Он сказал это слово, но она не ушла. Она незаметно придвинулась ближе, и он не услышал, как шелестели хлопья ржавчины, отлетавшие от жестянки из-под табака. И не почувствовал, что крышка открылась. Когда он коснулся того, что было внутри, в ушах у него отдавался собственный голос: «Красное сердце, ах, красное сердце!» Он говорил это вслух снова и снова. Тихо, а потом так громко, что разбудил Денвер. И даже самого себя Поль Ди разбудил окончательно. «Красное сердце! Красное сердце! Красное сердце!»
* * *
Вернуться к исходной жажде общения было невозможно. К счастью для Денвер, ей было достаточно смотреть, впитывая в себя животворную влагу, Другое дело – ответный взгляд: он проникал куда-то внутрь, под кожу, туда, где не было жажды. Ей не часто приходилось ловить на себе такой взгляд; Возлюбленная редко на нее смотрела; когда же все-таки смотрела, то Денвер казалось, что глаза Возлюбленной только скользят по ее лицу, а думает она совсем о другом. Но иногда – когда Денвер меньше всего этого ждала – Возлюбленная подпирала кулаком щеку и внимательно глядела на Денвер.
И это было чудесно. Отрадно чувствовать, что на тебя не пялятся, не изучают, но притягивают и вбирают взглядом, смотрят на тебя с интересом, не пытаясь оценить. Она рассматривала волосы Денвер как часть ее существа, не обращая внимания на их состояние или прическу. Она ласкала взглядом ее губы, нос, подбородок, как восхищенный садовник любуется мускусной розой, возле которой случайно остановился. Кожа Денвер разглаживалась под этим взглядом, становилась нежной и прозрачной, точно батистовое платье, обнимавшее своим рукавом талию ее матери. Она плыла где-то вне собственного тела, чувствуя одновременно свободу и притяжение. Ничего не желая. Становясь тем, что она есть.

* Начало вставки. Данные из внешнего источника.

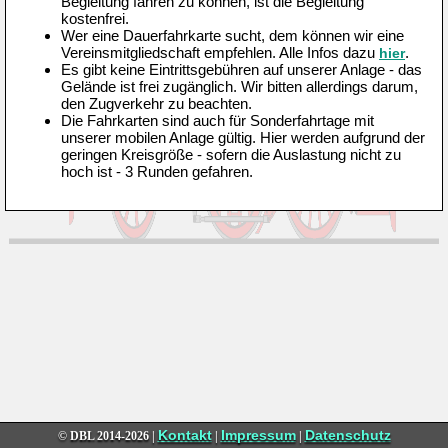
Begleitung fahren zu können, ist die Begleitung
kostenfrei.
Wer eine Dauerfahrkarte sucht, dem können wir eine
Vereinsmitgliedschaft empfehlen. Alle Infos dazu
.
hier
Es gibt keine Eintrittsgebühren auf unserer Anlage - das
Gelände ist frei zugänglich. Wir bitten allerdings darum,
den Zugverkehr zu beachten.
Die Fahrkarten sind auch für Sonderfahrtage mit
unserer mobilen Anlage gültig. Hier werden aufgrund der
geringen Kreisgröße - sofern die Auslastung nicht zu
hoch ist - 3 Runden gefahren.
Kontakt
Impressum
Datenschutz
© DBL
2014-2026 |
|
|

В такие мгновения ей чудилось, что Возлюбленная о чем-то ее просит. В самой глубине этих огромных черных глаз, там, где, казалось, не отражается ничего, виделась протянутая в мольбе о грошике детская ладошка, и Денвер с радостью дала бы ей тот грошик, если б знала, как это сделать, если б знала ее лучше, чем позволяли узнать ее ответы на вопросы Сэти:
– Ты так ничего и не вспомнила? Я, правда, тоже свою мать толком не знала, но пару раз я ее все-таки видела. А ты, значит, свою – никогда? Ну а какие там были белые? Неужели ты ни одного не помнишь?
Возлюбленная, нервно потирая ладони, отвечала, что помнит какую-то женщину, которая была ее матерью, и помнит, как ее у этой женщины отняли, вырвали из рук Затем – это она помнила лучше всего и часто говорила об этом – она помнила мост: как она стояла на мосту и смотрела вниз. И еще она знала одного белого мужчину.